HC Deb 22 March 1888 vol 324 cc26-7
LORD HENRY BRUCE (Wilts, Chippenham)

asked the President of the Board of Trade, Whether there is any intention of the Government to act upon the recommendations of the Royal Commission of 1859, and of more than one Select Committee, to construct a Harbour of Refuge in the Bristol Channel; and, if so, when it will be commenced; what has been the loss of vessels and lives in the Bristol Channel since the Royal Commission recommended the construction of this Harbour of Refuge; and, whether it is a fact that the shipping trade of the Bristol Channel is at the present moment at least one-fifth part of the whole of England?

THE PRESIDENT (Sir MICHAEL HICKS-BEACH) (Bristol, W.)
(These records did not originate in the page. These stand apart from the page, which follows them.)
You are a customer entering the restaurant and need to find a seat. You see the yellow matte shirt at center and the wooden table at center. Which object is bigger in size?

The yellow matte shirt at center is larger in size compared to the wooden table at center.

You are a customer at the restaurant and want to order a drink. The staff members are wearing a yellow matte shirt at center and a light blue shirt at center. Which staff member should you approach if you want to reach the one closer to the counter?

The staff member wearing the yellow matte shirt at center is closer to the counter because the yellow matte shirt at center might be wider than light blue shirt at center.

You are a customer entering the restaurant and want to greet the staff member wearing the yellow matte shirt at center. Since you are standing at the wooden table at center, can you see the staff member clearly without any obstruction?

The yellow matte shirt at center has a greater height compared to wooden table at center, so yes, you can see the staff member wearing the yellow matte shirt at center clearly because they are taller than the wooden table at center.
The matter to which the noble Lord refers is one in which, as one of the Members for Bristol, I am naturally much interested. I am sorry that I cannot give him the number of vessels lost in the Bristol Channel; but the number of lives lost by wrecks and casualties (excluding collisions and missing vessels) since 1859 is 1,314. The noble Lord is correct in supposing that the shipping trade of the Bristol Channel is about one-fifth part of that of the whole of England. As regards the intentions of the Government, I am afraid, notwithstanding what I have stated, that I can only repeat that the Government have no intention of departing from the policy pursued by successive Governments in past years, under which they have hitherto declined to make grants of money for harbour construction except in cases of Imperial and National necessity.